If only one single species is specified, the result will directly be stored under the output folder specified with -o.
Example:
-i mapping_file_sample_B.bam -o /home/neukamm/results_damageprofiler/ -s ‘NC_002677.1’
The results will be stored in /home/neukamm/results_damageprofiler/mapping_file_sample_B/NC_002677.1/
-i mapping_file_sample_B.bam -o /path/to/result/directory/mapping_file_sample_B/ -s ‘NC_002677.1,NC_028801.1’

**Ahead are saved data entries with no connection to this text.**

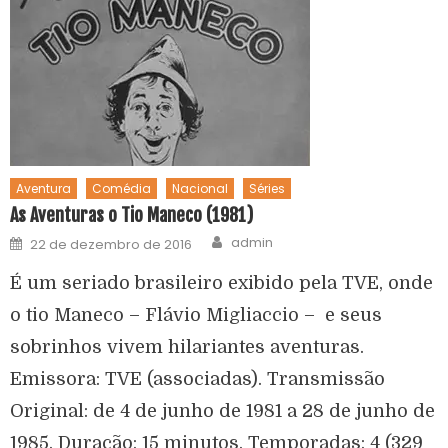
Aventura
Comédia
Nacional
Séries
As Aventuras o Tio Maneco (1981)
admin
22 de dezembro de 2016
É um seriado brasileiro exibido pela TVE, onde
o tio Maneco – Flávio Migliaccio – e seus
sobrinhos vivem hilariantes aventuras.
Emissora: TVE (associadas). Transmissão
Original: de 4 de junho de 1981 a 28 de junho de
1985. Duração: 15 minutos. Temporadas: 4 (329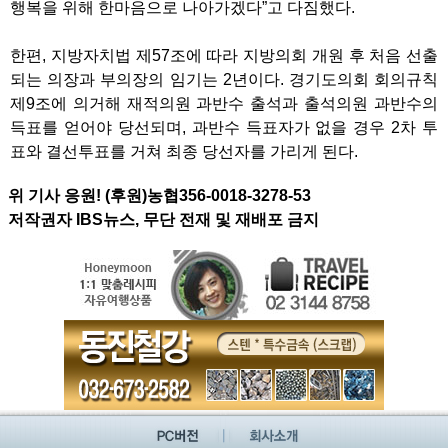
행복을 위해 한마음으로 나아가겠다”고 다짐했다.
한편, 지방자치법 제57조에 따라 지방의회 개원 후 처음 선출
되는 의장과 부의장의 임기는 2년이다. 경기도의회 회의규칙
제9조에 의거해 재적의원 과반수 출석과 출석의원 과반수의
득표를 얻어야 당선되며, 과반수 득표자가 없을 경우 2차 투
표와 결선투표를 거쳐 최종 당선자를 가리게 된다.
위 기사 응원! (후원)농협356-0018-3278-53
저작권자 IBS뉴스, 무단 전재 및 재배포 금지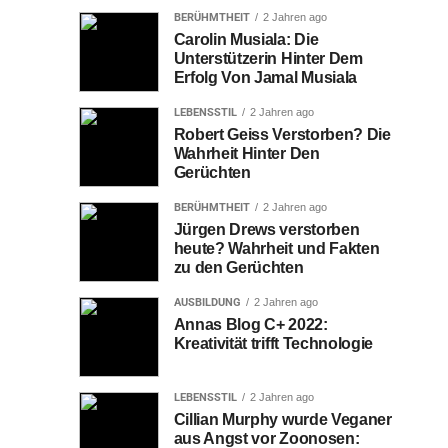
BERÜHMTHEIT
2 Jahren ago
Carolin Musiala: Die
Unterstützerin Hinter Dem
Erfolg Von Jamal Musiala
LEBENSSTIL
2 Jahren ago
Robert Geiss Verstorben? Die
Wahrheit Hinter Den
Gerüchten
BERÜHMTHEIT
2 Jahren ago
Jürgen Drews verstorben
heute? Wahrheit und Fakten
zu den Gerüchten
AUSBILDUNG
2 Jahren ago
Annas Blog C+ 2022:
Kreativität trifft Technologie
LEBENSSTIL
2 Jahren ago
Cillian Murphy wurde Veganer
aus Angst vor Zoonosen:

The results will be stored in /path/to/result/directory/mapping_file_sample_B/NC_002677.1/ and /path/to/result/directory/mapping_file_sample_B/NC_028801.1/ and a summary pdf will be stored in /path/to/result/directory/mapping_file_sample_B/summary.pdf
-sf is specified:
Species are given as text file, one per line. No quotation marks needed. If more than one species is specified, the results are stored in separate folders (per species) under the specified output folder (-o). If only one single species is specified, the result will directly be stored under the output folder specified with -o.
- -t THRESHOLD
Number of bases which are considered for plotting nucleotide misincorporations in the damage plot. Default: 25.
- -s SPECIES
Reference sequence name (Reference NAME flag of SAM record). Depending on which database was used for mapping, this is the accession ID of the reference (i.e. NCBI accession ID). Commas within the Reference sequence name are not allowed. The species must be put in quotation marks (e.g. -s ‘NC_032001.1|tax|1917232|’), multiple species must be comma separated (e.g. -s ‘NC_032001.1|tax|1917232|,NC_031076.1|tax|1838137|’).
- -sf SPECIES FILE
List with accession IDs of species for which damage profile has to be calculated. This file is a text file, with one species entry per line. Commas within the Reference sequence name are not allowed.
Example:
-i mapping_file_sample_B.bam -o /home/neukamm/results_damageprofiler/ -sf /path/to/species_file.txt
and the content of species_file.txt would look like this:
NC_002677.1 NC_028801.1 NC_023501.3 NC_035395.1
- -l LENGTH
Number of bases which are considered for frequency computations. Default: 100.
- -title TITLE
Title used for all plots. Default: input filename.
- -yaxis_dp_max MAX_VALUE
Maximal y-axis value that is visualized in the damage plot.
- -color_c_t COLOR_C_T
Color for the line representing the C to T misincoporation frequency in the damage plot. The colour should be given as hex colour code (i.e. for magenta, set #ff00ff).
- -color_g_a COLOR_G_A
Color for the line representing the G to A misincoporation frequency in the damage plot. The colour should be given as hex colour code (i.e. for magenta, set #ff00ff).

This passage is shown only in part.